1'-O-methyl-averantin isolated from the endolichenic fungus Jackrogersella sp. EL001672 suppresses colorectal cancer stemness via sonic Hedgehog and Notch signaling.

机构信息

College of Pharmacy, Sunchon National University, 255 Jungang-ro, Sunchon, Jeonnam, 57922, Republic of Korea.

Department of Chemistry and Nanoscience, Ewha Womans University, Seoul, 03760, Republic of Korea.

出版信息

Sci Rep. 2023 Feb 16;13(1):2811. doi: 10.1038/s41598-023-28773-z.
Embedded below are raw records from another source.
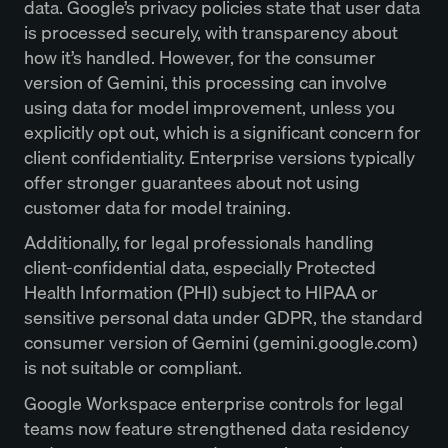
data. Google’s privacy policies state that user data
is processed securely, with transparency about
how it’s handled. However, for the consumer
version of Gemini, this processing can involve
using data for model improvement, unless you
explicitly opt out, which is a significant concern for
client confidentiality. Enterprise versions typically
offer stronger guarantees about not using
customer data for model training.
Additionally, for legal professionals handling
client-confidential data, especially Protected
Health Information (PHI) subject to HIPAA or
sensitive personal data under GDPR, the standard
consumer version of Gemini (gemini.google.com)
is not suitable or compliant.
Google Workspace enterprise controls for legal
teams now feature strengthened data residency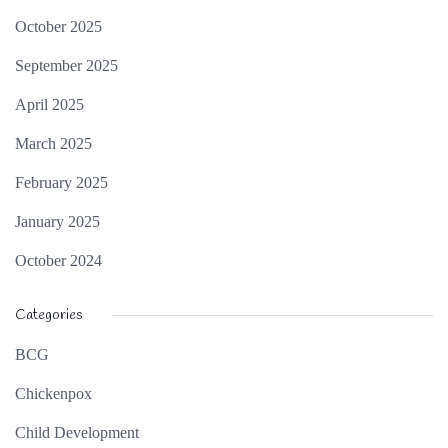
October 2025
September 2025
April 2025
March 2025
February 2025
January 2025
October 2024
Categories
BCG
Chickenpox
Child Development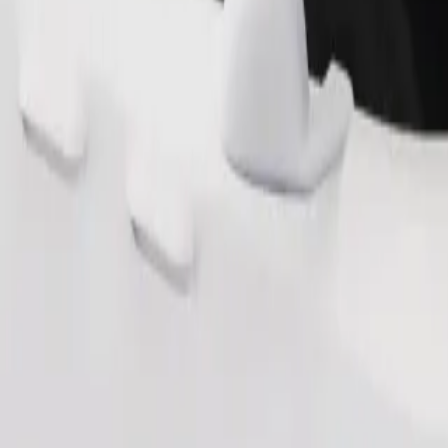
Order ride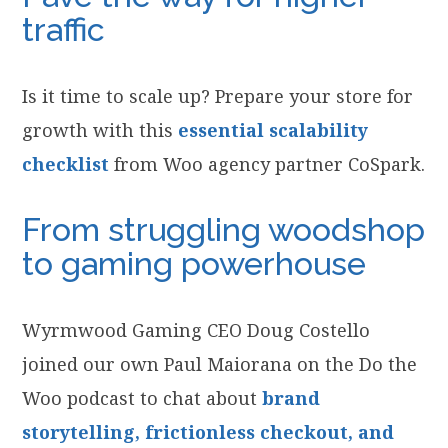
traffic
Is it time to scale up? Prepare your store for
growth with this
essential scalability
checklist
from Woo agency partner CoSpark.
From struggling woodshop
to gaming powerhouse
Wyrmwood Gaming CEO Doug Costello
joined our own Paul Maiorana on the Do the
Woo podcast to chat about
brand
storytelling, frictionless checkout, and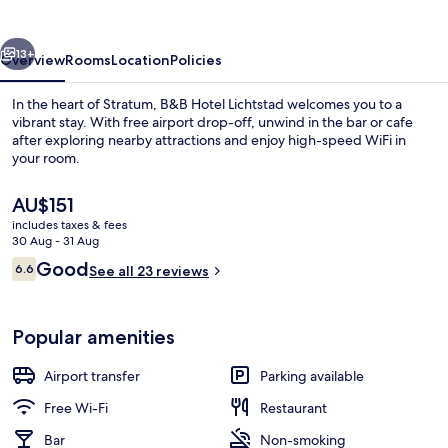
vious
Next
13+
Overview
Rooms
Location
Policies
In the heart of Stratum, B&B Hotel Lichtstad welcomes you to a
vibrant stay. With free airport drop-off, unwind in the bar or cafe
after exploring nearby attractions and enjoy high-speed WiFi in
your room.
The
AU$151
current
includes taxes & fees
price
30 Aug - 31 Aug
is
Reviews
Good
6.6
Exterior
See all 23 reviews
AU$151
6.6 out of 10
Popular amenities
Airport transfer
Parking available
Free Wi-Fi
Restaurant
Bar
Non-smoking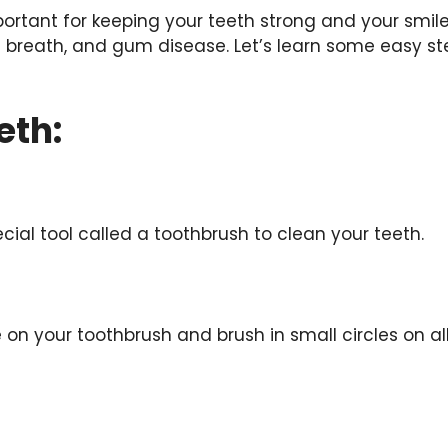
ortant for keeping your teeth strong and your smile
d breath, and gum disease. Let’s learn some easy st
eth:
ial tool called a toothbrush to clean your teeth.
n your toothbrush and brush in small circles on all 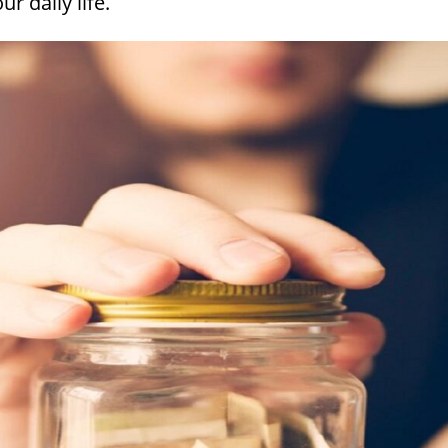
r daily life.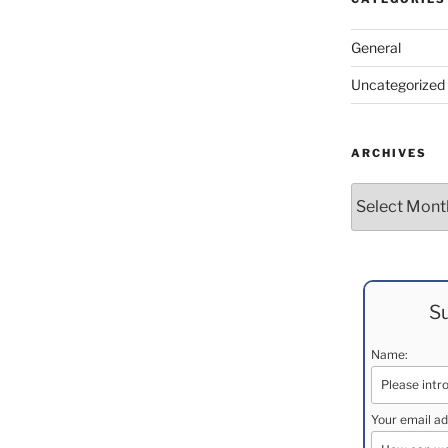
General
Uncategorized
ARCHIVES
Archives
Su
Name:
Your email ad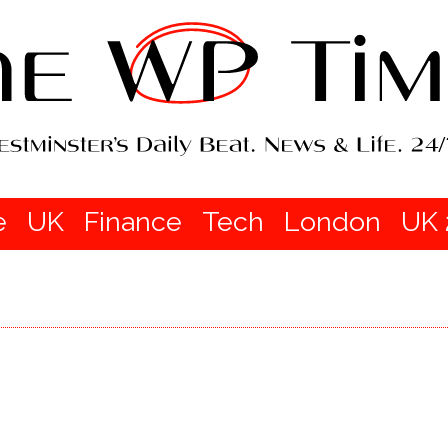
e
UK
Finance
Tech
London
UK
DOI:10.1038/s41598-023-28773-z
PMID:36797277
原文链接:https://pmc.ncbi.nlm.nih.gov/articles/PMC9935543/
Abstract

Endolichenic fungi are host organisms that live on lichens and produce a wide variety of secondary metabolites. Colorectal cancer stem cells are capable of self-renewal and differentiation into cancer cells, which makes cancers difficult to eradicate. New alternative therapeutics are needed to inhibit the growth of tumor stem cells. This study examined the ability of an extract of Jackrogersella sp. EL001672 (derived from the lichen Cetraria sp.) and the isolated compound 1'-O-methyl-averantin to inhibit development of cancer stemness. The endolichenic fungus Jackrogersella sp. EL001672 (KACC 83021BP), derived from Cetraria sp., was grown in culture medium. The culture broth was extracted with acetone to obtain a crude extract. Column chromatography and reverse-phase HPLC were used to isolate an active compound. The anticancer activity of the extract and the isolated compound was evaluated by qRT-PCR and western blotting, and in cell viability, spheroid formation, and reporter assays. The acetone extract of EL001672 did not affect cell viability. However, 1'-O-methyl-averantin showed cytotoxic effects against cancer cell lines at 50 μg/mL and 25 μg/mL. Both the crude extract and 1'-O-methyl-averantin suppressed spheroid formation in CRC cell lines, and downregulated expression of stemness markers ALDH1, CD44, CD133, Lgr-5, Msi-1, and EphB1. To further characterize the mechanism underlying anti-stemness activity, we examined sonic Hedgehog and Notch signaling. The results showed that the crude extract and the 1'-O-methyl-averantin inhibited Gli1, Gli2, SMO, Bmi-1, Notch-1, Hes-1, and the CSL complex. Consequently, an acetone extract and 1'-O-methyl-averantin isolated from EL001672 suppresses colorectal cancer stemness by regulating the sonic Hedgehog and Notch signaling pathways.

摘要

内生真菌是生活在地衣上并产生多种次生代谢物的宿主生物。结直肠癌细胞干细胞能够自我更新并分化为癌细胞,这使得癌症难以根除。需要新的替代疗法来抑制肿瘤干细胞的生长。本研究检查了 Jackrogersella sp. EL001672 提取物(源自地衣 Cetraria sp.)和分离得到的化合物 1'-O-甲基-averantin 抑制癌症干细胞特性发展的能力。内生真菌 Jackrogersella sp. EL001672(KACC 83021BP),源自 Cetraria sp.,在培养基中培养。用丙酮从培养液中提取得到粗提物。使用柱层析和反相高效液相色谱法分离活性化合物。通过 qRT-PCR 和 Western blot 以及细胞活力、球体形成和报告基因检测评估提取物和分离化合物的抗癌活性。EL001672 的丙酮提取物不影响细胞活力。然而,1'-O-甲基-averantin 在 50μg/mL 和 25μg/mL 时对癌细胞系表现出细胞毒性作用。粗提物和 1'-O-甲基-averantin 均抑制 CRC 细胞系球体形成,并下调干细胞标志物 ALDH1、CD44、CD133、Lgr-5、Msi-1 和 EphB1 的表达。为了进一步研究抗干细胞特性的作用机制,我们检查了 Sonic Hedgehog 和 Notch 信号通路。结果表明,粗提物和 1'-O-甲基-averantin 抑制 Gli1、Gli2、SMO、Bmi-1、Notch-1、Hes-1 和 CSL 复合物。因此,EL001672 中的丙酮提取物和 1'-O-甲基-averantin 通过调节 Sonic Hedgehog 和 Notch 信号通路抑制结直肠癌细胞的干细胞特性。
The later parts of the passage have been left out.